I obtained this aggregating some data before, so I know that there is a unique row for each (x, class)
pair. The idea is that I want to see the ratio
and cnt
for each x
split by class
.
To display ratio
, I want to use a barplot, and to display cnt
I want to use a lineplot. This should be done on a dual-axis.
Based on the many answers to similar questions that I read, I tried the following:
plt.figure(figsize=(15,8))
ax1 = sns.barplot(x="x", y="ratio", hue="class", data=df)
ax2 = ax1.twinx()
sns.pointplot(x="x", y='cnt', data=df, hue="class", color='red', ax=ax2)
ax2.grid(False)
The problem is that the output that this gives is not really what I need, as this outputs many lines, one for each class
.
What I want is to have a unique lineplot for all values of cnt
. I do not really care about splitting by class
for the lineplot. I was just doing this to ensure that the markers would appear on the correct place, on top of each bar. But this is not the output I get.
EDIT:
As my question was not clear, in the image below I show better what I meant that I needed. The plot was made by @JohanC using dodge
. However, I am looking for a way to construct the black line. I do not really care about splitting the lineplot (or pointplot) by hue too. Worst case, I would accept having many lines, a line per x
value across its hue
values (i.e. the same black curve but deleting the segments linking each set of bars).
By default, sns.pointplot()
uses a small "dodge" distance. Adding dodge=d
might work in your case. Here d
is calculated as 0.8
(the distance over which bars are spread) multiplied by (h-1)/h
where h
is the number of hue categories. This multiplication is needed, because bars have a width, while points are considered not having a width.
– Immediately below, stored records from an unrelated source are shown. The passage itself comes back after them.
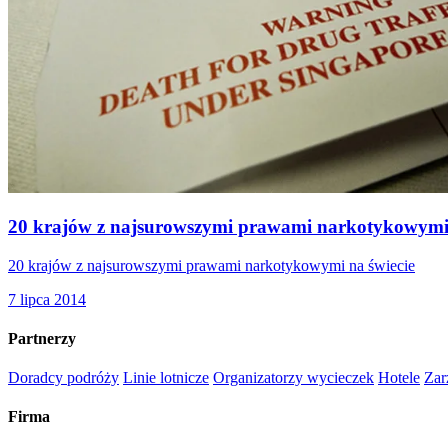
20 krajów z najsurowszymi prawami narkotykowymi 
20 krajów z najsurowszymi prawami narkotykowymi na świecie
7 lipca 2014
Partnerzy
Doradcy podróży
Linie lotnicze
Organizatorzy wycieczek
Hotele
Zar
Firma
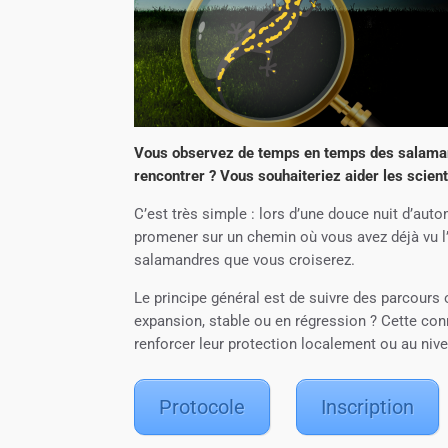
Vous observez de temps en temps des salamand
rencontrer ? Vous souhaiteriez aider les scien
C’est très simple : lors d’une douce nuit d’aut
promener sur un chemin où vous avez déjà vu
salamandres que vous croiserez.
Le principe général est de suivre des parcours o
expansion, stable ou en régression ? Cette co
renforcer leur protection localement ou au nive
Protocole
Inscription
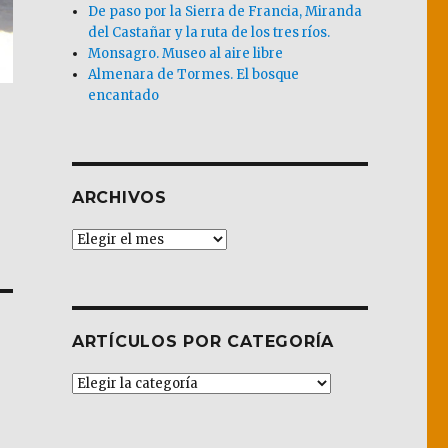
De paso por la Sierra de Francia, Miranda
del Castañar y la ruta de los tres ríos.
Monsagro. Museo al aire libre
Almenara de Tormes. El bosque
encantado
ARCHIVOS
Archivos
ARTÍCULOS POR CATEGORÍA
Artículos
por
Categoría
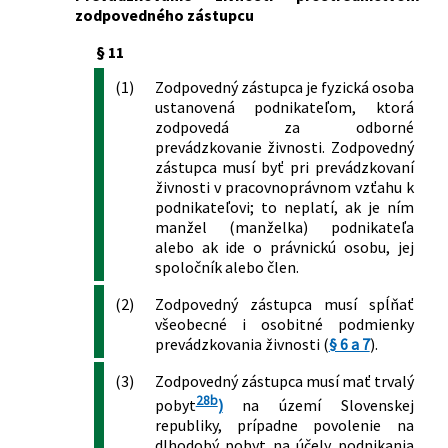
zodpovedného zástupcu
finančnom poradenstve a o zmene a
doplnení niektorých zákonov
§ 11
492/2009 Z. z.
Zákon o platobných službách a o
zmene a doplnení niektorých zákonov
(1)
Zodpovedný zástupca je fyzická osoba
568/2009 Z. z.
Zákon o celoživotnom vzdelávaní a o
ustanovená podnikateľom, ktorá
zodpovedá za odborné
zmene a doplnení niektorých zákonov
prevádzkovanie živnosti. Zodpovedný
129/2010 Z. z.
Zákon o spotrebiteľských úveroch a o
zástupca musí byť pri prevádzkovaní
iných úveroch a pôžičkách pre
živnosti v pracovnoprávnom vzťahu k
spotrebiteľov a o zmene a doplnení
podnikateľovi; to neplatí, ak je ním
niektorých zákonov
manžel (manželka) podnikateľa
136/2010 Z. z.
Zákon o službách na vnútornom trhu a
alebo ak ide o právnickú osobu, jej
o zmene a doplnení niektorých
spoločník alebo člen.
zákonov
556/2010 Z. z.
Zákon, ktorým sa mení a dopĺňa zákon
(2)
Zodpovedný zástupca musí spĺňať
všeobecné i osobitné podmienky
č. 338/2000 Z. z. o vnútrozemskej
prevádzkovania živnosti (
§ 6 a 7
).
plavbe a o zmene a doplnení
niektorých zákonov v znení neskorších
(3)
Zodpovedný zástupca musí mať trvalý
predpisov a o zmene a doplnení
28b
pobyt
)
na území Slovenskej
niektorých zákonov
republiky, prípadne povolenie na
249/2011 Z. z.
Zákon o riadení bezpečnosti
dlhodobý pobyt na účely podnikania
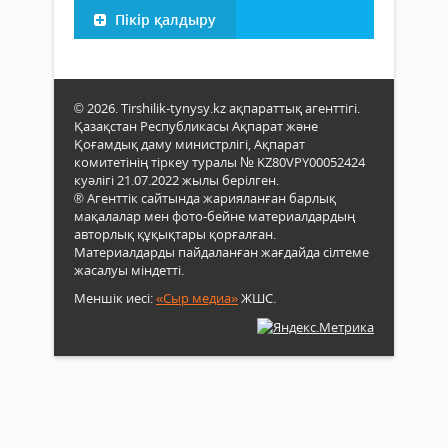
Пікір қалдыру
© 2026. Tirshilik-tynysy.kz ақпараттық агенттігі.
Қазақстан Республикасы Ақпарат және
Қоғамдық даму министрлігі, Ақпарат
комитетінің тіркеу туралы № KZ80VPY00052424
куәлігі 21.07.2022 жылы берілген.
® Агенттік сайтында жарияланған барлық
мақалалар мен фото-бейне материалдардың
авторлық құқықтары қорғалған.
Материалдарды пайдаланған жағдайда сілтеме
жасалуы міндетті.
Меншік иесі:
«Сыр медиа»
ЖШС.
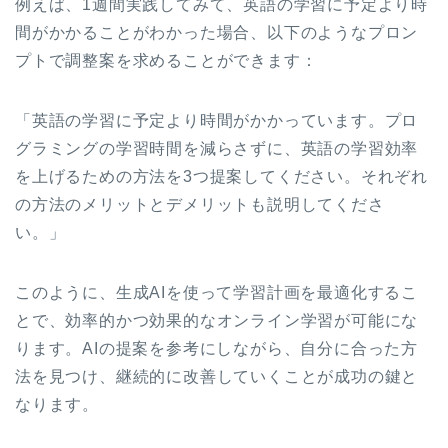
例えば、1週間実践してみて、英語の学習に予定より時
間がかかることがわかった場合、以下のようなプロン
プトで調整案を求めることができます：
「英語の学習に予定より時間がかかっています。プロ
グラミングの学習時間を減らさずに、英語の学習効率
を上げるための方法を3つ提案してください。それぞれ
の方法のメリットとデメリットも説明してくださ
い。」
このように、生成AIを使って学習計画を最適化するこ
とで、効率的かつ効果的なオンライン学習が可能にな
ります。AIの提案を参考にしながら、自分に合った方
法を見つけ、継続的に改善していくことが成功の鍵と
なります。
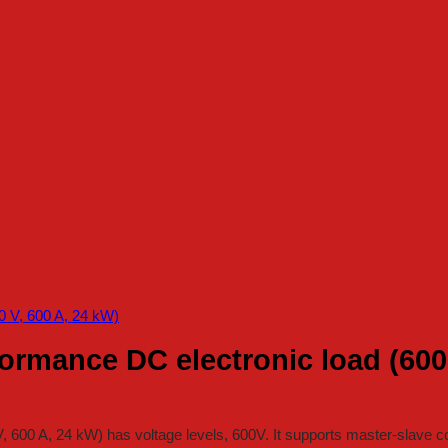
ormance DC electronic load (600 
600 A, 24 kW) has voltage levels, 600V. It supports master-slave co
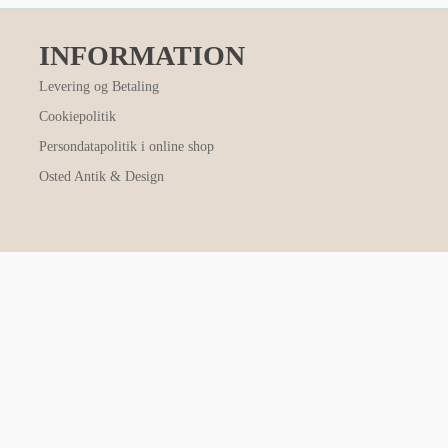
INFORMATION
Levering og Betaling
Cookiepolitik
Persondatapolitik i online shop
Osted Antik & Design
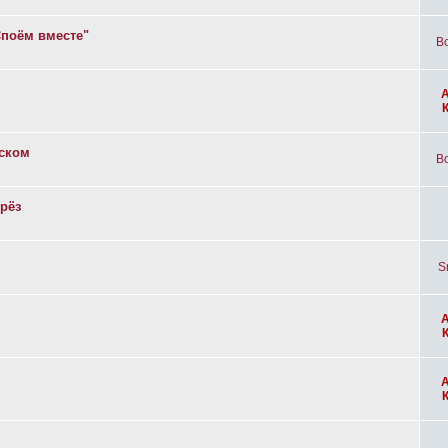
Споём вместе"
Bo
вском
Bo
рёз
S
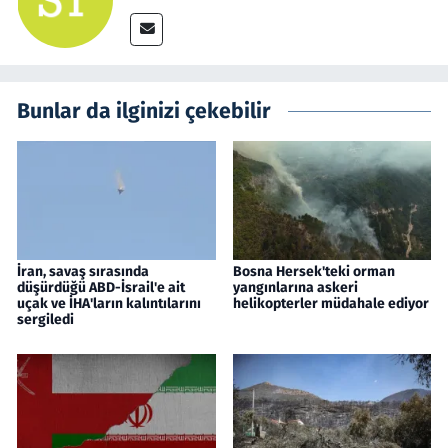
Bunlar da ilginizi çekebilir
İran, savaş sırasında
Bosna Hersek'teki orman
düşürdüğü ABD-İsrail'e ait
yangınlarına askeri
uçak ve İHA'ların kalıntılarını
helikopterler müdahale ediyor
sergiledi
import matplotlib.pyplot as plt
import seaborn as sns
tips = sns.load_dataset('tips')
plt.figure(figsize=(15, 8))
ax1 = sns.barplot(x="day", y="total_bill", hue="sex", errorbar=None, data=tips, palette='spring')
ax2 = ax1.twinx()
h = len(tips['sex'].unique())
sns.pointplot(x="day", y='tip', data=tips, hue="sex", dodge=0.8*(h-1)/h, palette='winter', legend=False, ax=ax2)
plt.show()
If I understand correctly, instead of having lines connecting the same hue value for different x's, you want the lines to connect the different hue values for each x.
You can first use sns.pointplot
to draw the lines connecting the hues of different x's. And then extract the values and positions. Then calculate a new ordering, to draw the desired lines. The old lines need to be removed.
import matplotlib.pyplot as plt
import seaborn as sns
import pandas as pd
import numpy as np
df = pd.DataFrame({'x': [*'ABC'] * 4,
'class': np.tile([*'WXYZ'], 3),
'ratio': np.random.rand(12),
'cnt': np.random.randint(10, 30, 12)})
plt.figure(figsize=(15, 8))
ax1 = sns.barplot(x="x", y="ratio", hue="class", alpha=0.6, data=df)
ax2 = ax1.twinx()
# draw a regular pointplot aligned with the bars, use errorbar=None because those would be extra lines
num_hues = len(df["class"].unique())
sns.pointplot(x="x", y='cnt', data=df, hue="class", dodge=0.8 * (num_hues - 1) / num_hues,
errorbar=None, legend=False, ax=ax2)
# extract the x and y positions, converting them to 1d arrays
xs = np.array([line.get_xdata() for line in ax2.lines]).ravel()
ys = np.array([line.get_ydata() for line in ax2.lines]).ravel()
# get the left to right order of the x-values
x_order = np.argsort(xs)
# remove the lines of the point plot
for line in ax2.lines[::-1]:
line.remove()
# plot the line connecting the points in left to right order
ax2.plot(xs[x_order], ys[x_order], ls='-', marker='o', color='crimson', label='counts')
# add the line to the legend of ax1
handles1, labels1 = ax1.get_legend_handles_labels()
handles2, labels2 = ax2.get_legend_handles_labels()
ax1.legend(handles1 + handles2, labels1 + labels2)
plt.show()
Note that this kind of plot isn't supported in standard Seaborn, as it looks quite confusing.